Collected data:
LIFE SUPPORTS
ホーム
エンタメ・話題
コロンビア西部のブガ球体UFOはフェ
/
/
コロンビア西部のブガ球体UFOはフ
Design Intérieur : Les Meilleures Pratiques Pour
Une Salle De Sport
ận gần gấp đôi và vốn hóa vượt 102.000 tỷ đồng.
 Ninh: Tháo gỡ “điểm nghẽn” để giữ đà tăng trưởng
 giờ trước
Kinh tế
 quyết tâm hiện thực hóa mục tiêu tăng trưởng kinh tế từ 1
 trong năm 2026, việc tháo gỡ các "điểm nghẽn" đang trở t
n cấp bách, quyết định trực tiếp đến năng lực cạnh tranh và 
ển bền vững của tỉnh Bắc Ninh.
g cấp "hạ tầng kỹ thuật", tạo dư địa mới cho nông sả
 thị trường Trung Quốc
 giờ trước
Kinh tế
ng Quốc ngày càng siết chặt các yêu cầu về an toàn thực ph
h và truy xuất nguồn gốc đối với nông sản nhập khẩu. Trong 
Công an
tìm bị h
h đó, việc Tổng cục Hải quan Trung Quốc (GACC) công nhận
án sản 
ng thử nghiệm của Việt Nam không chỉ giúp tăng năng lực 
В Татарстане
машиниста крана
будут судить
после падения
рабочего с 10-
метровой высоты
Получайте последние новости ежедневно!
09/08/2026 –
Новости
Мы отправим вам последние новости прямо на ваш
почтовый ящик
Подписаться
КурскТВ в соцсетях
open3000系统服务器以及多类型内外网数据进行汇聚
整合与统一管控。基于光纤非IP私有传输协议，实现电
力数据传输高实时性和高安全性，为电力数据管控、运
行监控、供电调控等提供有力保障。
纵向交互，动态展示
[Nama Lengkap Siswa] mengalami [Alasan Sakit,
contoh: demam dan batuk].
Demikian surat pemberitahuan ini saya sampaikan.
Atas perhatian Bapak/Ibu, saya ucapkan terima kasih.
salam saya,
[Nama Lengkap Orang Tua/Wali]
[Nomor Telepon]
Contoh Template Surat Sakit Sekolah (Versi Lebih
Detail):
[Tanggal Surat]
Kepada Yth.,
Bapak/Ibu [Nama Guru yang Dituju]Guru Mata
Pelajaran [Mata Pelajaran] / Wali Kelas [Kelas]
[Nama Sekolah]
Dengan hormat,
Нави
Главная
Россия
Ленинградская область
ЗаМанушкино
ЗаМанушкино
...
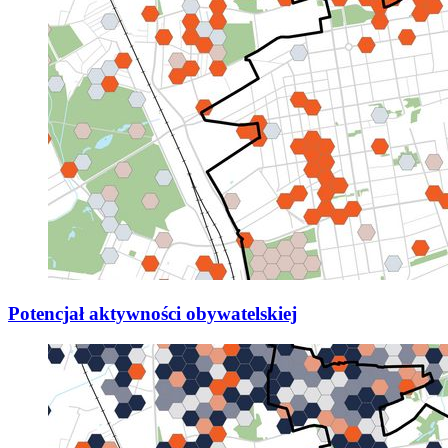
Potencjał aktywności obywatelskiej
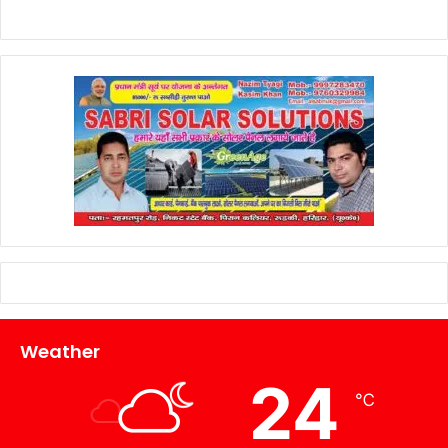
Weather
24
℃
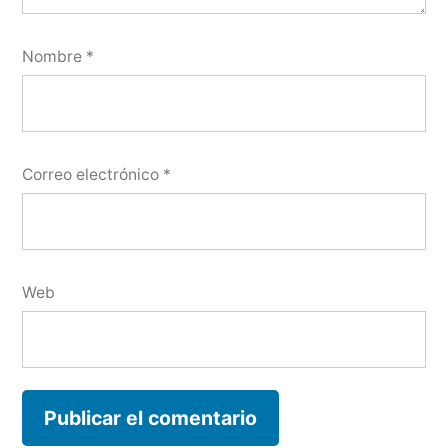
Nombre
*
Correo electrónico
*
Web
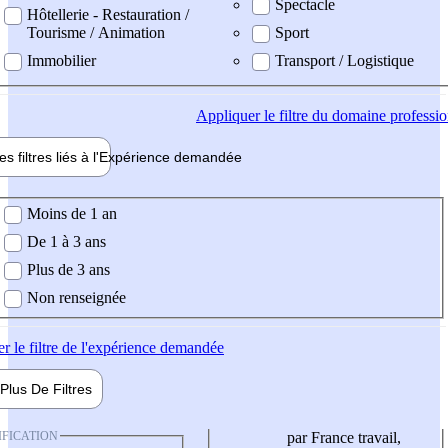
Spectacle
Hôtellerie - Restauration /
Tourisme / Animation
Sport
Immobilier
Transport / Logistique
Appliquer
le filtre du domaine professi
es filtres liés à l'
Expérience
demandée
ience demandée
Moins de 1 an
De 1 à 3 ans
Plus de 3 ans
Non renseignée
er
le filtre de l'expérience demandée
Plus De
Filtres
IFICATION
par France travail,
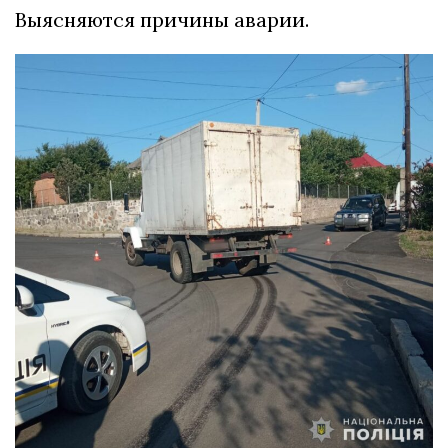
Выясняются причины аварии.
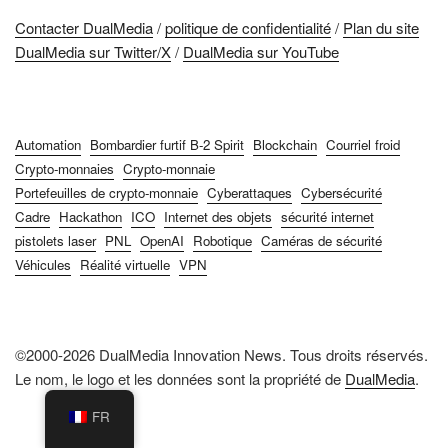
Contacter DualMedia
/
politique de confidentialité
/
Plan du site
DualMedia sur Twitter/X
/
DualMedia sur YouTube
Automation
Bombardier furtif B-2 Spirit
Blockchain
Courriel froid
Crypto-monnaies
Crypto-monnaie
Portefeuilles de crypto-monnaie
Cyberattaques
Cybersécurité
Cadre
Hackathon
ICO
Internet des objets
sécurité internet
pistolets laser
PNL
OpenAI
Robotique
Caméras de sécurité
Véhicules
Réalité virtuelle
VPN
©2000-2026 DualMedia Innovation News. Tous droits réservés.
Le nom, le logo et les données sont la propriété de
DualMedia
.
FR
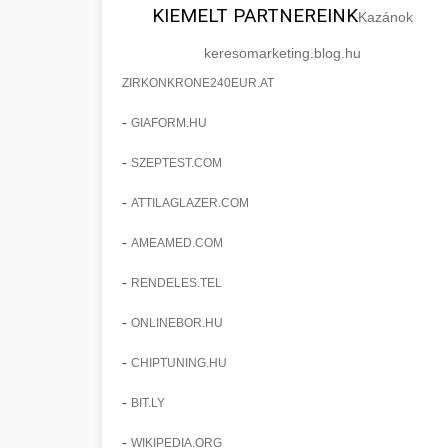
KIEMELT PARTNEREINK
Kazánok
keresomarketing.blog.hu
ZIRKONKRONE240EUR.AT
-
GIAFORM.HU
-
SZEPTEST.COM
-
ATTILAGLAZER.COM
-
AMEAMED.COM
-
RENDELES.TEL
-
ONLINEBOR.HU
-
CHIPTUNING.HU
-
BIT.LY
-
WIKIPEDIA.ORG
==
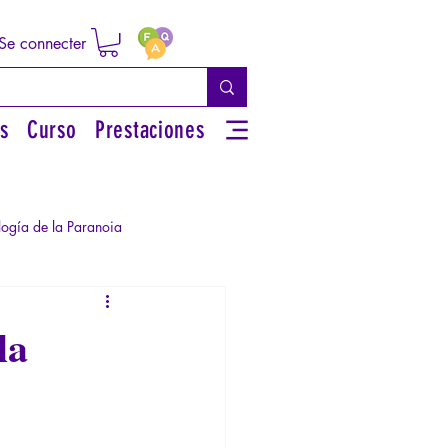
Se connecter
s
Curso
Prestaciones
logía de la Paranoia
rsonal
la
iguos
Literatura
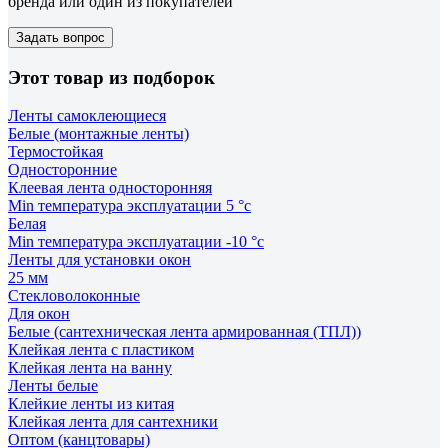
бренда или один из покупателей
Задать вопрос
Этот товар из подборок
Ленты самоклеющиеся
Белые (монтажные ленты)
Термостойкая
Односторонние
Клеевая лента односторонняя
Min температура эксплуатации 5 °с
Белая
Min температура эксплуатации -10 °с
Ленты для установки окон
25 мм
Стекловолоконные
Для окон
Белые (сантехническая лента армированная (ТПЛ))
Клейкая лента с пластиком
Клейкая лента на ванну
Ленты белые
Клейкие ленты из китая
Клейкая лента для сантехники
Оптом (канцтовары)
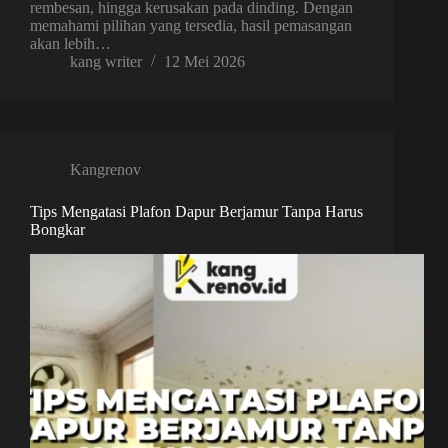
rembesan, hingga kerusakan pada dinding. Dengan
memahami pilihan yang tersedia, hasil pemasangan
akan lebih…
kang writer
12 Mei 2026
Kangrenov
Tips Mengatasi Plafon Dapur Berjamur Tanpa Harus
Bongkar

TASK PROMPT = Copy out all lines above holding "Sakit".

SOLVED PROBLEM =
[Nama Lengkap Siswa] mengalami [Alasan Sakit,
Contoh Template Surat Sakit Sekolah (Versi Lebih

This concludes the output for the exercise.